§ **What is required**
Beginning at the line that holds "NỘI THẤT TRƯỜNG HỌ", restate each line exactly through the final line of the records. Include both of those lines.

<<<<

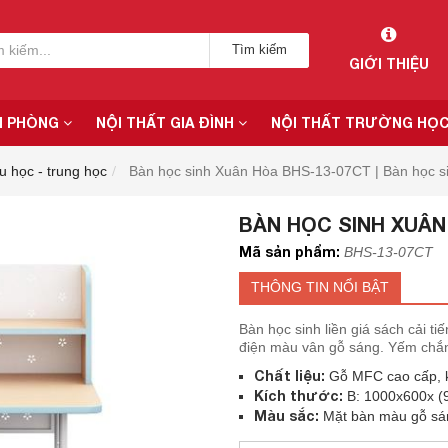
Tìm kiếm
GIỚI THIỆU
N PHÒNG
NỘI THẤT GIA ĐÌNH
NỘI THẤT TRƯỜNG HỌ
u học - trung học
Bàn học sinh Xuân Hòa BHS-13-07CT | Bàn học sin
BÀN HỌC SINH XUÂN
Mã sản phẩm:
BHS-13-07CT
THÔNG TIN NỔI BẬT
Bàn học sinh liền giá sách cải t
điện màu vân gỗ sáng. Yếm chắn
Chất liệu:
Gỗ MFC cao cấp, k
Kích thước:
B: 1000x600x (
Màu sắc:
Mặt bàn màu gỗ sá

>>>>

§ **Response to this task**
NỘI THẤT TRƯỜNG HỌ
u học - trung học
Bàn học sinh Xuân Hòa BHS-13-07CT | Bàn học sin
BÀN HỌC SINH XUÂN
Mã sản phẩm:
BHS-13-07CT
THÔNG TIN NỔI BẬT
Bàn học sinh liền giá sách cải t
điện màu vân gỗ sáng. Yếm chắn
Chất liệu:
Gỗ MFC cao cấp, k
Kích thước:
B: 1000x600x (
Màu sắc:
Mặt bàn màu gỗ sá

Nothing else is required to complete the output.